You can interact with the Mistral bot using this code:

const { MistralInput } = require("intellinode");

const input = new MistralInput();
input.addUserMessage(query);

const responses = await mistralBot.chat(input);
responses.forEach(response => console.log("- " + response));

LLama V2 - Replicate

To implement LLama V2 - Replicate Bot with the One Key, use:

const replicateBot = new Chatbot(replicateApiKey, SupportedChatModels.REPLICATE, null, {oneKey: intelliKey});

Interact with the LLama V2 bot with the following code:

const { LLamaReplicateInput } = require("intellinode");

const input = new LLamaReplicateInput("You are a helpful assistant!");
input.addUserMessage(query);

const responses = await replicateBot.chat(input);
responses.forEach(response => console.log("- " + response));

Advanced Options

Improve your chatbot responses with additional customization through optional parameters:

  • searchK: specifies the number of references for the semantic search step.
  • attachReference: includes the names of reference documents with the chatbot's responses.

Example Incorporating Advanced Options with OpenAI ChatGPT

Here's how to utilize these advanced options in an OpenAI ChatGPT integration:


// initiate the chatbot
const openaiBot = new Chatbot(openaiKey, SupportedChatModels.OPENAI, null, {oneKey: intelliKey});

// setup the input with the advanced options
const input = new ChatGPTInput("you are helpful assistant", { searchK: 4, attachReference: true });
input.addUserMessage(query);

// when sending attachReference you should use result to get the content
const responses = await openaiBot.chat(input);
responses.result.forEach(response => console.log("- " + response));

// get the referenced documents
console.log('### the chatbot references ###')
console.log(Object.keys(responses.references))

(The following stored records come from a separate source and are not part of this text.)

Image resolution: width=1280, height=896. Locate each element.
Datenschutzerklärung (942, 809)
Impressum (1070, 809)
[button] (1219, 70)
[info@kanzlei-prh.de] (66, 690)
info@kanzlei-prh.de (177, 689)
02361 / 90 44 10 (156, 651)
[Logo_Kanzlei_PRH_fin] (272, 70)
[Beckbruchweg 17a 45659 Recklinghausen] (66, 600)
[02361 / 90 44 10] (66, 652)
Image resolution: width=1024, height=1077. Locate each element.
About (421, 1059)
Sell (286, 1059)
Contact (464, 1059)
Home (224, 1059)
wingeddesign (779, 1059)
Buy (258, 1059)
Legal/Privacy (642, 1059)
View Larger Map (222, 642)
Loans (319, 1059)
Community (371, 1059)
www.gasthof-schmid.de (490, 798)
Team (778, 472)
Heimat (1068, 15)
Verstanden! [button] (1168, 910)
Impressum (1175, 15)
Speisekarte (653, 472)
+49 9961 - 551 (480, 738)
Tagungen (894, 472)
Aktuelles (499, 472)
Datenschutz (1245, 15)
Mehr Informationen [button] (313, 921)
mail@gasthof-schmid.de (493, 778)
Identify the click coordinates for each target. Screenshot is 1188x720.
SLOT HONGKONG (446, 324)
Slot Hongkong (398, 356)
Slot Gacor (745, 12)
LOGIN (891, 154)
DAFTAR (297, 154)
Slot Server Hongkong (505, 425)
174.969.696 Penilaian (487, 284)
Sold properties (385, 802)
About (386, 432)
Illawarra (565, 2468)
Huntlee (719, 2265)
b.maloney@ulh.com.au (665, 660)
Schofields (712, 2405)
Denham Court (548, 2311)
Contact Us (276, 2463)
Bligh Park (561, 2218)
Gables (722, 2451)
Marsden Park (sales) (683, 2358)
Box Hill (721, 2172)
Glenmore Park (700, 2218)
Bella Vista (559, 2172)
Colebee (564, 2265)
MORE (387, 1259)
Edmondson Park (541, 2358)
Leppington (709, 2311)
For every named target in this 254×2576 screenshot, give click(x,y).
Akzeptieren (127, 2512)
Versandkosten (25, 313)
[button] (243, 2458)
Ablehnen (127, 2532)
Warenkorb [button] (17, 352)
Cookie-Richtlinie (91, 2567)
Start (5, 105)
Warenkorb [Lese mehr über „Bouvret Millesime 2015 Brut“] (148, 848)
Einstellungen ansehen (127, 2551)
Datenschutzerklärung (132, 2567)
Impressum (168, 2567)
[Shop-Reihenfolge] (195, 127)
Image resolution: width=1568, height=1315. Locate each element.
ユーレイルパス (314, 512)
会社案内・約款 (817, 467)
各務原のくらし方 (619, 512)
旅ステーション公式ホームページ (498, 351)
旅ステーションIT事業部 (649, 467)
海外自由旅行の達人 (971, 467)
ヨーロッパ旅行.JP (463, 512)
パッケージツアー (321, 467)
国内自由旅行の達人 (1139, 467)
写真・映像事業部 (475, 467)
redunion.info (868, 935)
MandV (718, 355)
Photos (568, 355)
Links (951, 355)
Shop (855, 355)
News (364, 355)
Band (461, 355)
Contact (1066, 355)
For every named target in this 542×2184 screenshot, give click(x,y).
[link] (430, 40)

Example Incorporating Advanced Options with Gemini

Here's how to utilize these advanced options in an OpenAI ChatGPT integration:


// initiate the chatbot
const geminiBot = new Chatbot(openaiKey, SupportedChatModels.GEMINI, null, {oneKey: intelliKey});

// setup the input with the advanced options
let query = "List to me the included features in the vector database contract";
const input = new GeminiInput("you are helpful assistant", { searchK: 4, attachReference: true });
input.addUserMessage(query);

// when sending attachReference you should use result to get the content
const responses = await geminiBot.chat(input);
responses.result.forEach(response => console.log("- " + response));

// get the referenced documents
console.log('### the chatbot references ###')
console.log(Object.keys(responses.references))

This example demonstrates how to activate document references (attachReference: true) and set the number of references (searchK: 5). This approach can be adapted to any supported chatbot model, enhancing the contextual understanding.